(Records provided begins)

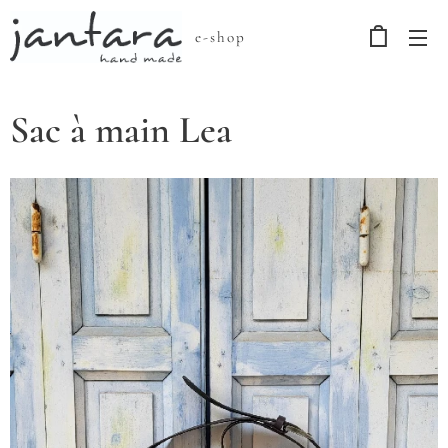
e-shop
Sac à main Lea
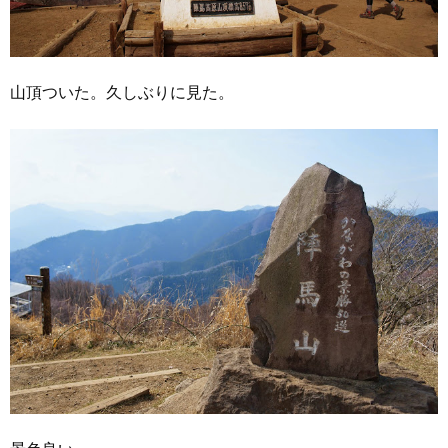
山頂ついた。久しぶりに見た。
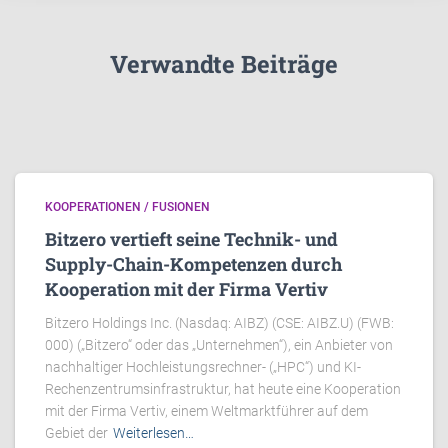
Verwandte Beiträge
KOOPERATIONEN / FUSIONEN
Bitzero vertieft seine Technik- und
Supply-Chain-Kompetenzen durch
Kooperation mit der Firma Vertiv
Bitzero Holdings Inc. (Nasdaq: AIBZ) (CSE: AIBZ.U) (FWB:
000) („Bitzero“ oder das „Unternehmen“), ein Anbieter von
nachhaltiger Hochleistungsrechner- („HPC“) und KI-
Rechenzentrumsinfrastruktur, hat heute eine Kooperation
mit der Firma Vertiv, einem Weltmarktführer auf dem
Gebiet der
Weiterlesen…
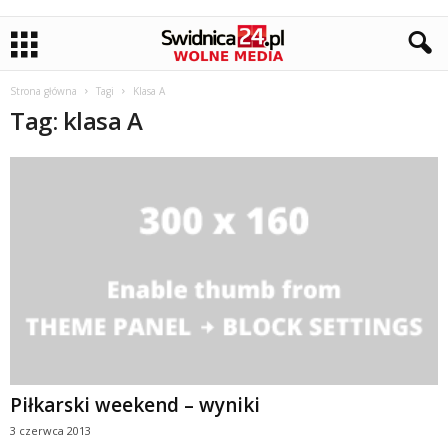
Strona główna
Tagi
Klasa A
Tag: klasa A
Piłkarski weekend – wyniki
3 czerwca 2013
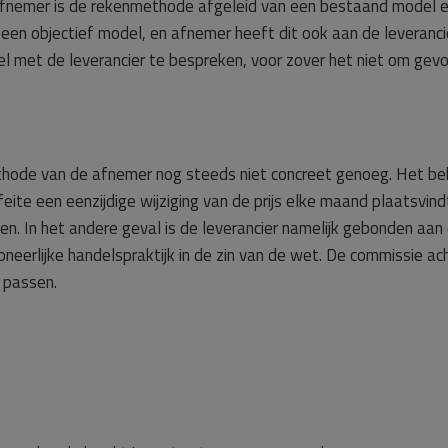
afnemer is de rekenmethode afgeleid van een bestaand model e
 een objectief model, en afnemer heeft dit ook aan de leveranci
 met de leverancier te bespreken, voor zover het niet om gevoe
hode van de afnemer nog steeds niet concreet genoeg. Het be
 feite een eenzijdige wijziging van de prijs elke maand plaatsvin
n. In het andere geval is de leverancier namelijk gebonden aan
 oneerlijke handelspraktijk in de zin van de wet. De commissie 
 passen.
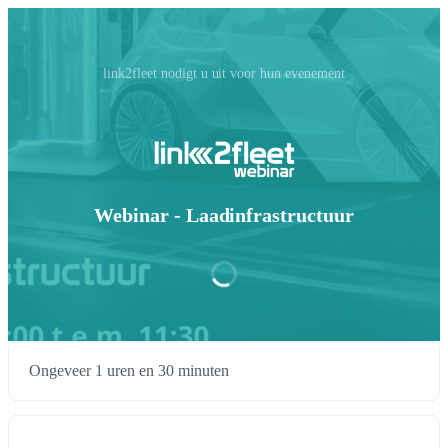
link2fleet nodigt u uit voor hun evenement
Webinar - Laadinfrastructuur
Ongeveer 1 uren en 30 minuten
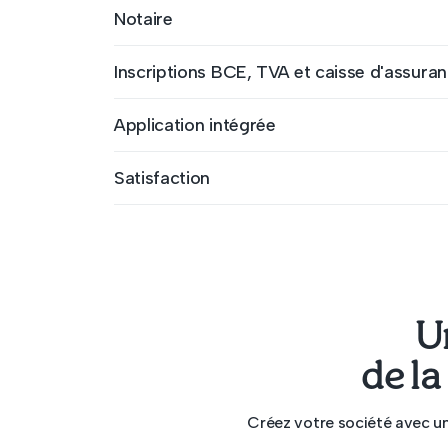
Notaire
Inscriptions BCE, TVA et caisse d'assuran
Application intégrée
Satisfaction
U
de la
Créez votre société avec u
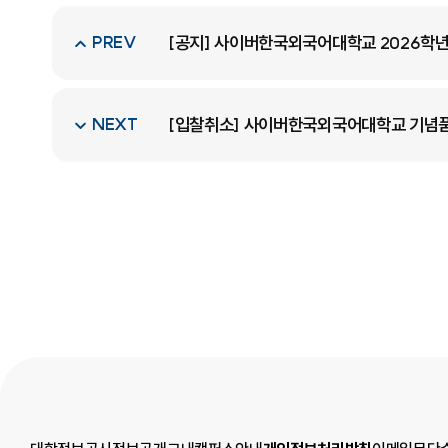
PREV
[공지] 사이버한국외국어대학교 2026학년
NEXT
[입찰취소] 사이버한국외국어대학교 기념품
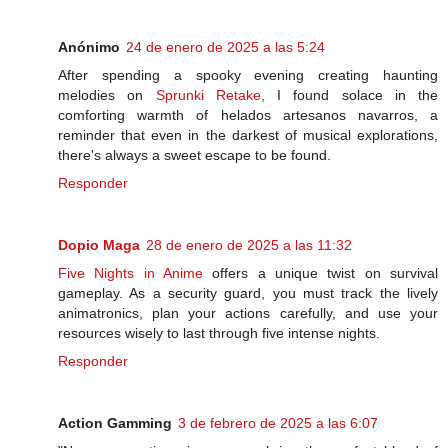
Anónimo
24 de enero de 2025 a las 5:24
After spending a spooky evening creating haunting
melodies on
Sprunki Retake
, I found solace in the
comforting warmth of helados artesanos navarros, a
reminder that even in the darkest of musical explorations,
there's always a sweet escape to be found.
Responder
Dopio Maga
28 de enero de 2025 a las 11:32
Five Nights in Anime
offers a unique twist on survival
gameplay. As a security guard, you must track the lively
animatronics, plan your actions carefully, and use your
resources wisely to last through five intense nights.
Responder
Action Gamming
3 de febrero de 2025 a las 6:07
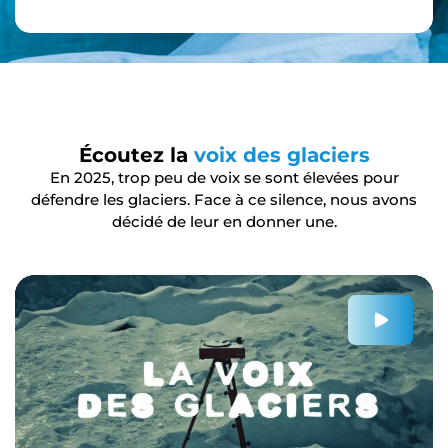
Écoutez la
voix des glaciers
En 2025, trop peu de voix se sont élevées pour
défendre les glaciers. Face à ce silence, nous avons
décidé de leur en donner une.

(Records provided ends)

Work required:
Report every line containing the string "enero" in the material.

Answer box:
24 de enero de 2025 a las 5:24
28 de enero de 2025 a las 11:32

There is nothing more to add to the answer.